Joseph Achina [2019] EWCA Crim 999
Mr Achina had pleaded guilty on 27 October 2017 at Ipswich Crown Court to theft and to failing to surrender to bail. On 16 November 2018 he was sentenced to two years and six months’ imprisonment for theft with one month consecutive for the Bail Act offence. He was aged 56 at sentence. No complaint was made against the Bail Act sentence.
The appellant had been a qualified pharmacist employed for many years by Boots the Chemist and managed their in-house pharmacy at Stowmarket Health Centre in Suffolk. Between October 2016 and June 2017, over a nine-month period, he stole medication from his employer. The offending came to light when an assistant store operations manager identified a shortfall in diazepam. Investigation revealed around 140 packets of diazepam were missing, amounting to over 4,000 tablets worth approximately £3,333. When interviewed in company disciplinary proceedings, Mr Achina admitted ordering packets of diazepam which he said he had sent back to his family in Ghana. He also admitted taking other drugs including diamorphine and temazepam which had been returned or were unwanted and sent to Ghana. When arrested by police on 9 June 2017, a search of his address recovered further medication worth over £1,000, bringing the total value to approximately £4,400. Analysis of his iPhone and iPad showed he had been offering drugs for payment and sending bank details to others for payment for drugs. He answered no comment in police interview.

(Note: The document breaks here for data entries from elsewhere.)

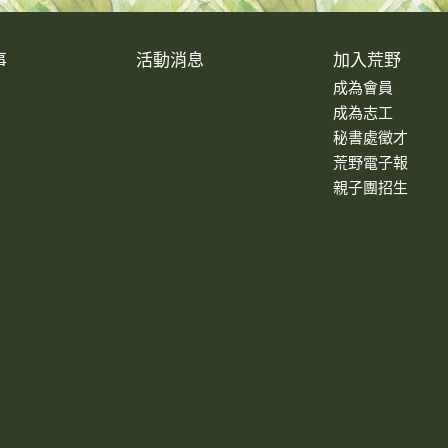
事
活動消息
加入荒野
成為會員
成為志工
秘書處徵才
荒野電子報
親子團招生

A basis of plea was eventually withdrawn before a Newton hearing could be completed. Mr Achina therefore stood to be sentenced on a full-facts basis, meaning the count reflected a course of conduct over many months involving frequently repeated thefts. The Crown submitted the case fell into Category 3 of the Sentencing Council Guideline for harm based on the value of approximately £4,000, arguing higher culpability. The judge concluded that the high degree of trust coupled with the risk of harm to the public given the nature of the drugs pushed the case up into Category 2A, where the starting point was two years with a range of one to three years and six months. The judge assessed that Mr Achina had seen a potential loophole in Boots’ auditing processes and had stolen drugs to order and for profit. Significant planning would have been required for his enterprise to succeed and continue without other staff becoming aware. The judge observed that Mr Achina appeared to have initially lied about the extent of the thefts and there had been numerous court hearings where he had prevaricated about the full extent of his guilt, leading to substantial delay of his own making. Any credit for the guilty plea had been drastically reduced as a result.
The judge noted Mr Achina’s age, that he had lost his employment and good name, had no previous convictions, and had used his time in custody to help others. Balancing aggravating and mitigating factors and allowing minimal credit for the guilty plea, the judge determined the correct sentence was two years and six months’ imprisonment.
Mr Achina argued the judge had adopted too high a starting point and had failed to give sufficient credit for his plea.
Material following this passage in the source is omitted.